There are very few medical interventions can you make without an IV, which generally takes about half the ambulance ride to get. I can't imagine trying to get a central line in the back of a bumpy ambulance going lights and sirens, screaming down the highway while trying to keep sterile.
You obviously haven't read any of the articles I referenced, because the evidence they were providing wasn't supporting having a doc jump on board and do stuff instead of the medic while en-route; it was bringing physician-level care TO THE FIELD, and stabilizing the patient IN THE FIELD prior to proceeding with transport to the ED.
Sure, you'll say oh we've already proven scoop 'n run is the better way to go - we have, with medics. But not when physician-level care can be provided in the field; we have VERY little data on that in the US. Try reading the articles first.
Crich? Those are so far and few between that I haven't seen one in 6 years of being a physician.
I dunno where you practice, but we see a few every MONTH, and no it's not simply because of extremely difficult intubations that even Anesthesia can't get; a lot of it is secondary to patients with contraindications to orotracheal intubation (severe oral/facial trauma, etc). I've DONE a few myself...
You could cite another dozen of biased, flawed studies performed, written, and spun by fellow "trauma junkies" and I would still think your idea is stupid.
Hmmm...wow, you don't sound biased at all yourself. Makes your argument a heck of a lot stronger...
If you want to hang out with your paramedic homies that you are the medical director for, responding to calls when you can so you can understand their world better, I think that is cool.
That's a big part of it, but just watching when you can be helping is only 50% of the game.

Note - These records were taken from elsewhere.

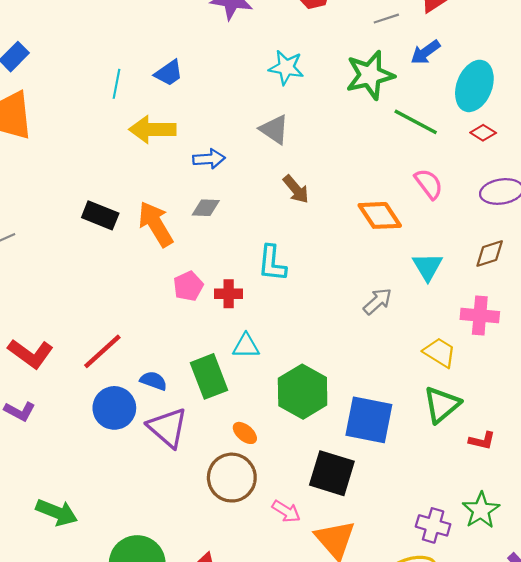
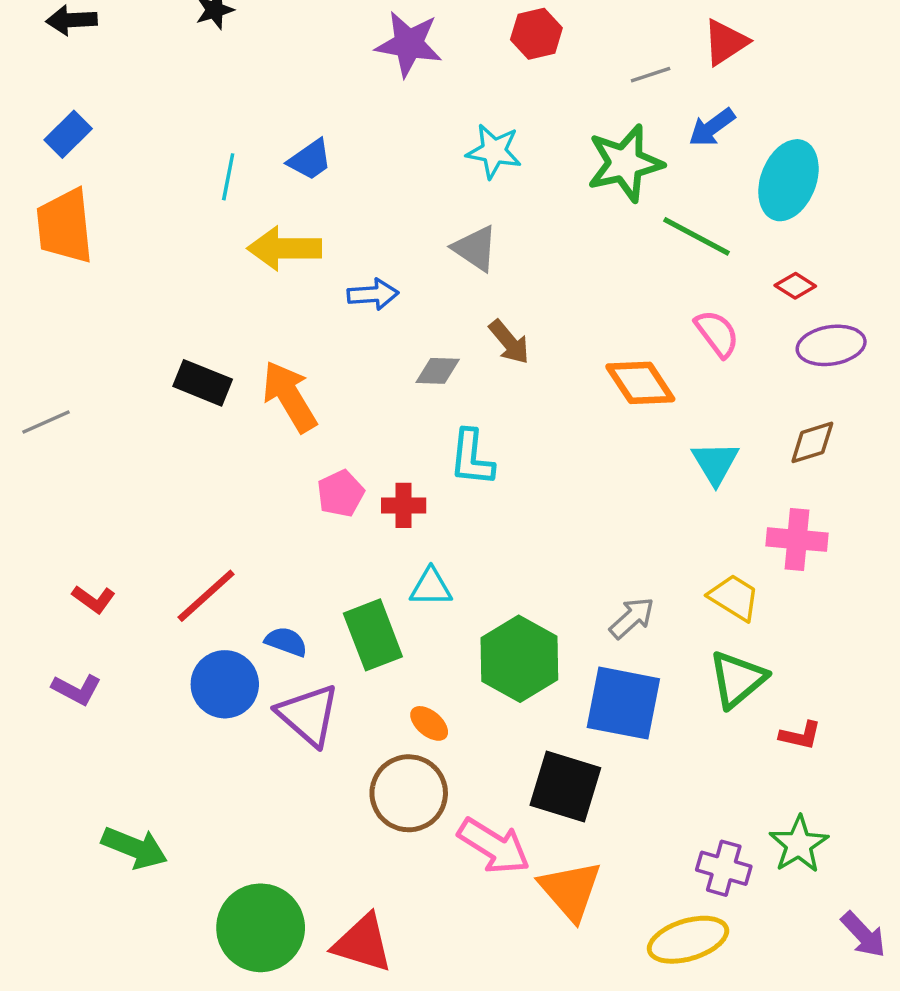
red diamond: (483, 133) -> (795, 286), moved
gray diamond: (206, 208) -> (438, 371), moved
gray arrow: (378, 301) -> (632, 618), moved
red L-shape: (31, 354) -> (94, 599), size x0.6
pink arrow: (286, 511) -> (494, 846), size x1.6

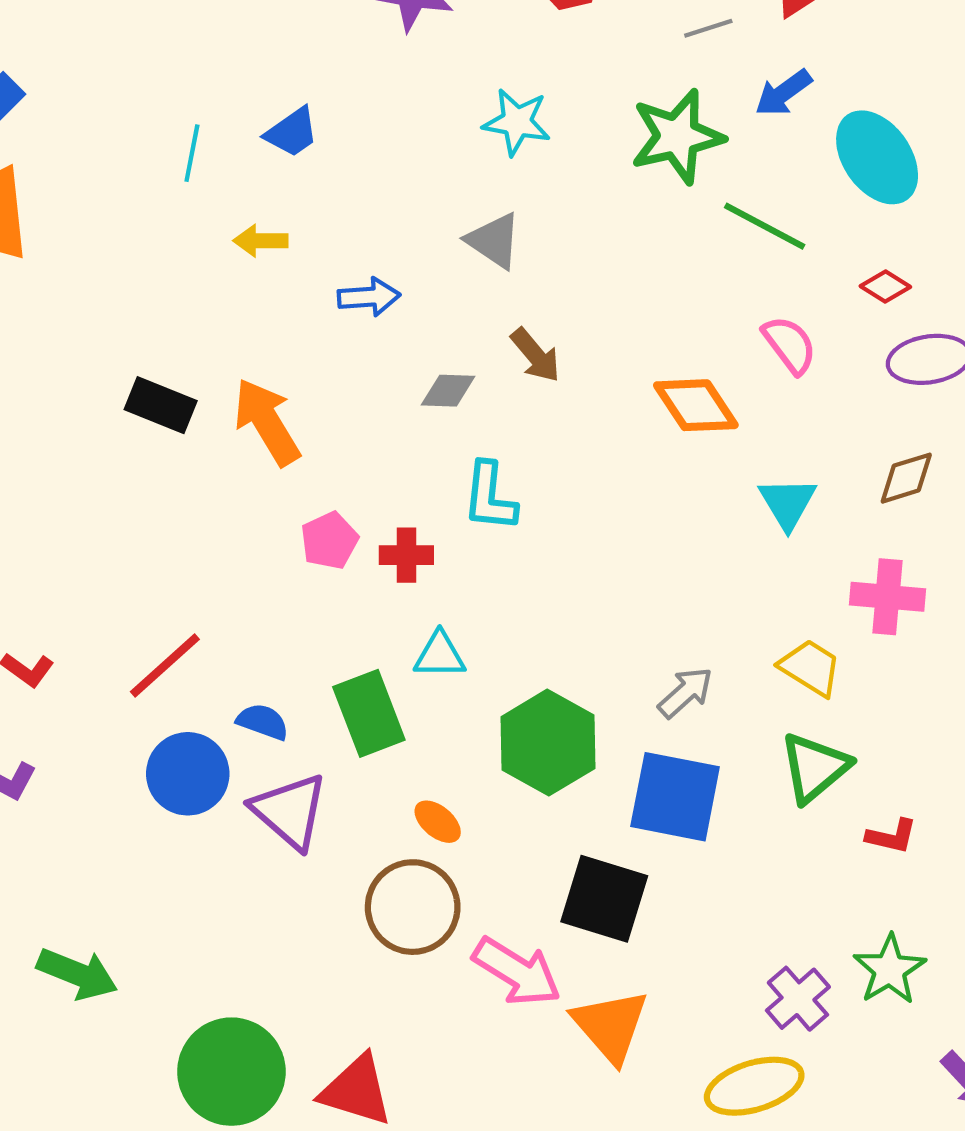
cyan ellipse: (788, 180) -> (877, 157), turned -56
yellow arrow: (284, 248) -> (261, 241), size x0.6
purple cross: (724, 868) -> (798, 999), turned 33

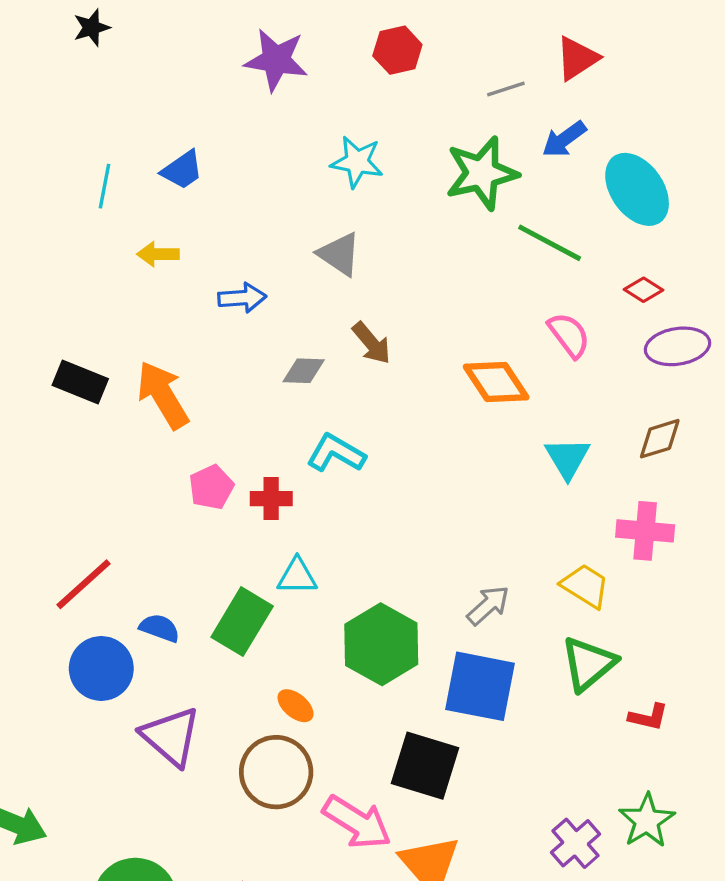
cyan L-shape: (490, 497) -> (336, 453), turned 114
green rectangle: (369, 713) -> (242, 622), turned 52
purple triangle: (290, 811) -> (171, 736), moved

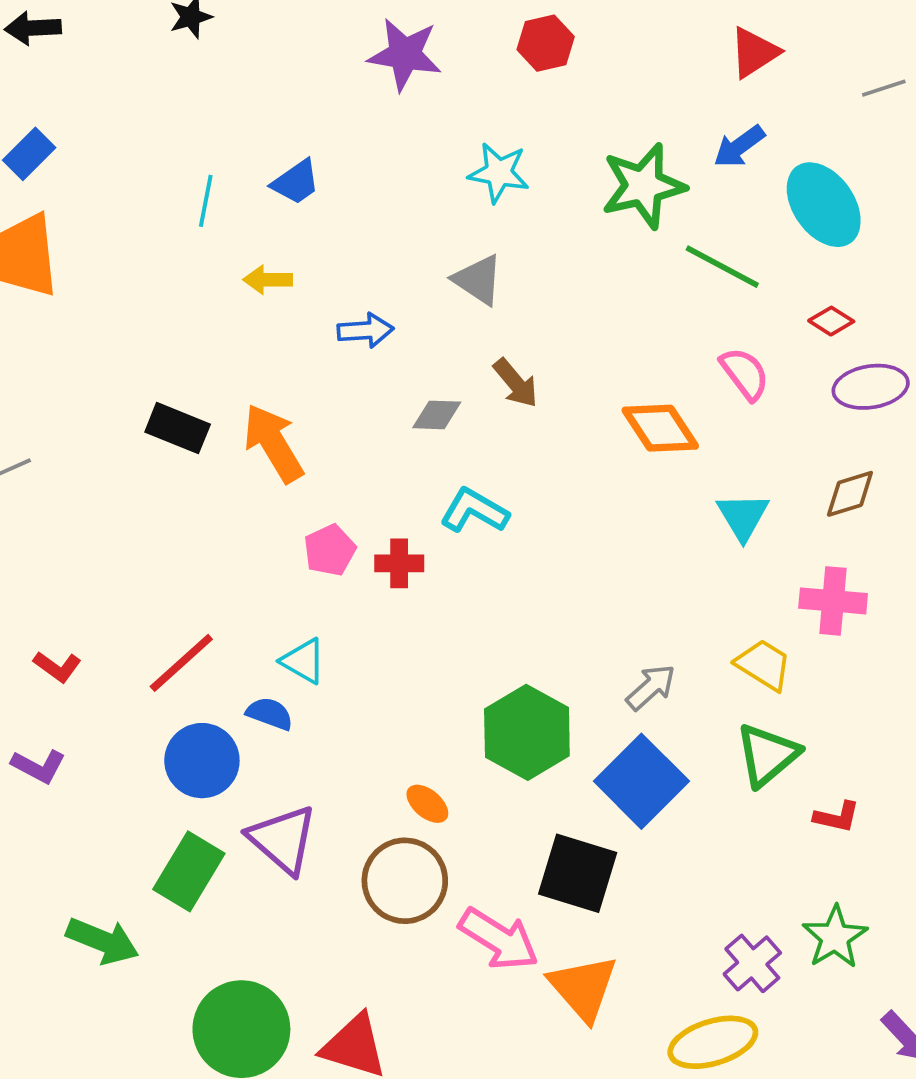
gray line: (506, 89) -> (884, 88), moved
cyan triangle: (297, 576) -> (303, 661), moved, turned 30
green rectangle: (242, 622) -> (189, 871), moved
blue square: (480, 686) -> (641, 781), turned 34

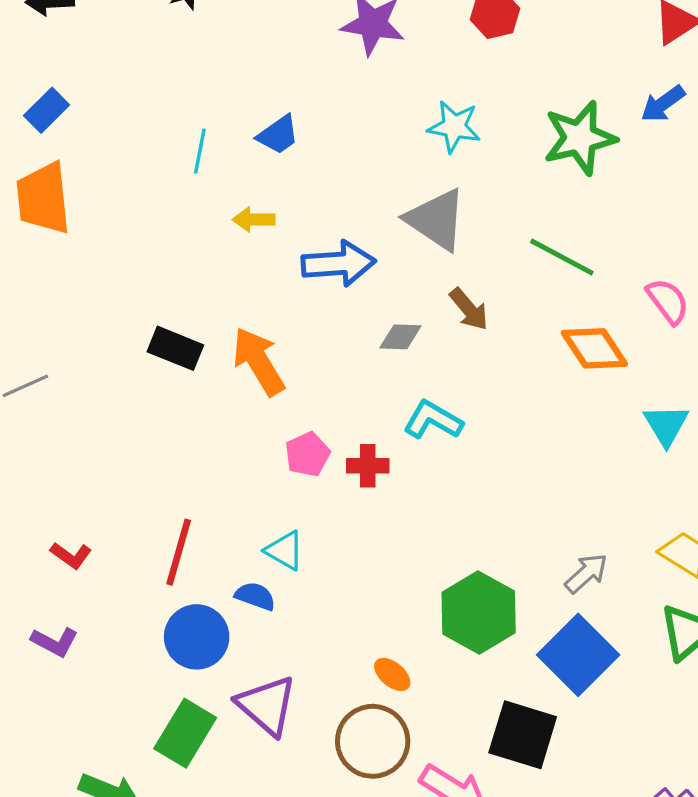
green line: (722, 267) -> (562, 257), moved
gray triangle: (478, 280) -> (436, 220), size x1.4
blue arrow: (365, 330) -> (338, 264), size x1.5
red line: (181, 663) -> (179, 552), turned -32

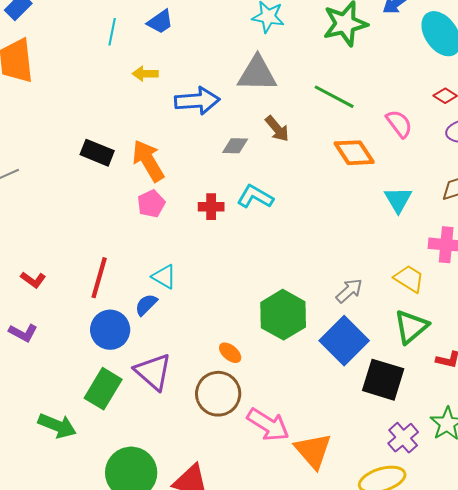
gray triangle: (436, 220) -> (257, 74), turned -33
pink pentagon: (307, 454) -> (151, 204), moved
red cross: (368, 466) -> (211, 207), moved
blue semicircle: (255, 596) -> (146, 305), turned -65
black square: (523, 735) -> (383, 380), moved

If you want to specialize in helicopter medicine to transfer critical patients in suburban and rural areas and hospitals, I think I would buy the physician argument (which would in part, help solve the crappy medical care that currently exists in rural areas).
I'll buy that.
But to push for a standard of care where you are simply acting as an over-paid paramedic, riding around in a cool truck that will impress people is simply ******ed.

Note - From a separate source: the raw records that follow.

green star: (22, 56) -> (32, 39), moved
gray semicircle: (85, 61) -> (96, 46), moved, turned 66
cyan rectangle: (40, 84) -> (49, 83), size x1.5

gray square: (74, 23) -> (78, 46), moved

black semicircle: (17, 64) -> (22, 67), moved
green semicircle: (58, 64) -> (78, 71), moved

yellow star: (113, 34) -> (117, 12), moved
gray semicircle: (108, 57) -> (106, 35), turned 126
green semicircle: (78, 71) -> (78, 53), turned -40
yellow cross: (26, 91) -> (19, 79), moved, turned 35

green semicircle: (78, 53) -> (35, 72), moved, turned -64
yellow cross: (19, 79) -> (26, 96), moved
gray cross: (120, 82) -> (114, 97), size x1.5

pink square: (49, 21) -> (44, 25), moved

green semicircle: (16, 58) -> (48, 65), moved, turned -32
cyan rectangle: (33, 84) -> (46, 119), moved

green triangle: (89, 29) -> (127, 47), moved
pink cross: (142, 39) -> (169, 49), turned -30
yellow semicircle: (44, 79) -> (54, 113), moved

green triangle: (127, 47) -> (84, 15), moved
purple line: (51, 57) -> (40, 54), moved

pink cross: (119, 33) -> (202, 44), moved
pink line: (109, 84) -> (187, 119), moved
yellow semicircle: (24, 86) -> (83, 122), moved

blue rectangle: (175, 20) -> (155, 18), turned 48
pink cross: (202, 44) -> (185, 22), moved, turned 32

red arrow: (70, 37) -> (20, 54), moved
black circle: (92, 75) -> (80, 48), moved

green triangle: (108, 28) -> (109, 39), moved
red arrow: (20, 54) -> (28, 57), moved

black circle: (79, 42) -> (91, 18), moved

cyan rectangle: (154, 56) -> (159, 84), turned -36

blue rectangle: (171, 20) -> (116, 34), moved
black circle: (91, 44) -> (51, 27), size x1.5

Where you got "standard of care" from, I don't know. And where you got so personally offended from me simply presenting literature and my perspective, to the point that you throw insults and insinuate this is because I wanna "impress" people...THAT'S ******ed. And as an Attending - who I'm assuming means you're older than me, and should be more mature - you should be ashamed. There should be NO problem with us exchanging perspectives, opinions, and looking at evidence objectively with a difference of opinion.

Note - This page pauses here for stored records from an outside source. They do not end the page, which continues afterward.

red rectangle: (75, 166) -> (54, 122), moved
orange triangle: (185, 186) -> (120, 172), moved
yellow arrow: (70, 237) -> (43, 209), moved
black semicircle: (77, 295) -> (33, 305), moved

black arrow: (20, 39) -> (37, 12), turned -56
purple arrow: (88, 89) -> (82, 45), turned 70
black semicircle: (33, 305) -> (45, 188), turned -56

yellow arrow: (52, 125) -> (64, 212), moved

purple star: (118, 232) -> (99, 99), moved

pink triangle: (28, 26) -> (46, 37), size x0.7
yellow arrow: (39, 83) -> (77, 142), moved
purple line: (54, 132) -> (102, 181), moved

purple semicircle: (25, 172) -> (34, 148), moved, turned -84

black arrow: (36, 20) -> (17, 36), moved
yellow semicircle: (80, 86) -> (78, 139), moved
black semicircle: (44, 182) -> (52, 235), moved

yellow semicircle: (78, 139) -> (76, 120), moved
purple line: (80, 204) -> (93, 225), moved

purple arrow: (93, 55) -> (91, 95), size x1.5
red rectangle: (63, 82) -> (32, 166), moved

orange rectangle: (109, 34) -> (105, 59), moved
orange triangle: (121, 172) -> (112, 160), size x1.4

More importantly, just because YOU don't like something doesn't mean you should put it down as unimportant and trivial. You should respect your fellow EM colleagues, no matter how crazy (to you)their ideas are. And more importantly, as a professional physician, you should know better than to take a cheap shot at an article by simply calling it "biased" and "flawed." The more intelligent would either actually read the article, argue its merits and flaws on an intellectual & factual level (hence have a *meaningful* discussion), or opt to simply remain quiet. You chose neither. And that's shameful.